I contenziosi territoriali ed economici tra fazioni di tribù irriducibili che si trascinano dalla caduta di Gheddafi hanno incancrenito le divisioni politiche, deteriorando il benessere economico e alimentando le economie nere parallele, anche del traffico illegale e di petrolio e di migranti che l'Italia, con il nuovo accordo con la Libia, si propone di contrastare.

LE MILIZIE DEI TRAFFICANTI. La guardia costiera libica - che il ministro della Difesa Roberta Pinotti, dopo l'addestramento degli italiani, intende far passare alla «fase 2» di controllo e intercettazione dei barconi in acque libiche - è per esempio collusa con gli scafisti e i contrabbandieri. Potenti clan della costa tra Tripoli e la Tunisia si arricchiscono con il lucroso giro dell'immigrazione verso Lampedusa, costruendosi milizie che poi presidiano gli impianti petroliferi, gestiti anche da italiani, della zona.
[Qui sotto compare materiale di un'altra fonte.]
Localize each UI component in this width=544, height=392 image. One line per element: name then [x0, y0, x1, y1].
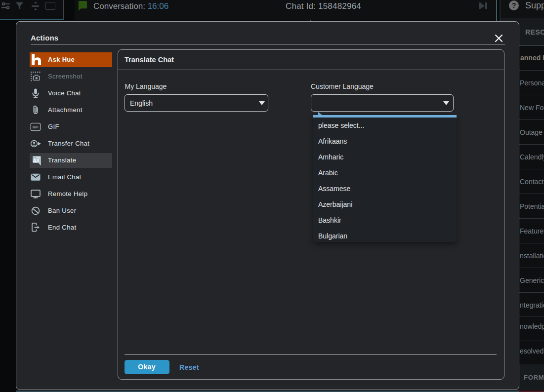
svg-text:GIF: GIF	[33, 125, 39, 129]
svg-text:X: X	[36, 157, 40, 163]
L'inflazione e la mancanza di liquidità hanno spinto, negli ultimi anni, sempre più famiglie del ceto medio a vivere dell'indotto dei migranti. Alla spartizione della torta partecipano anche mele marce delle autorità costiere. L'aver colpito alcuni barconi, dopo la crisi economica, è la principale causa dei black out di energia elettriche che fanno saltare la luce e i collegamenti Internet anche per 13 ore al giorno a Tripoli.

UN PERCORSO LUNGO. Le milizie locali reagiscono al blocco degli stipendi o ai danni a trafficanti boicottando gli impianti. Perrone ha definito la riapertura dell'ambasciata a Tripoli un «investimento politico» ma l'investimento dell'Italia dovrà essere soprattutto economico, militare e di grande moral suasion tra le parti. Alla fine, il Califfato dell'Isis a Sirte è stato il problema più rapido da risolvere.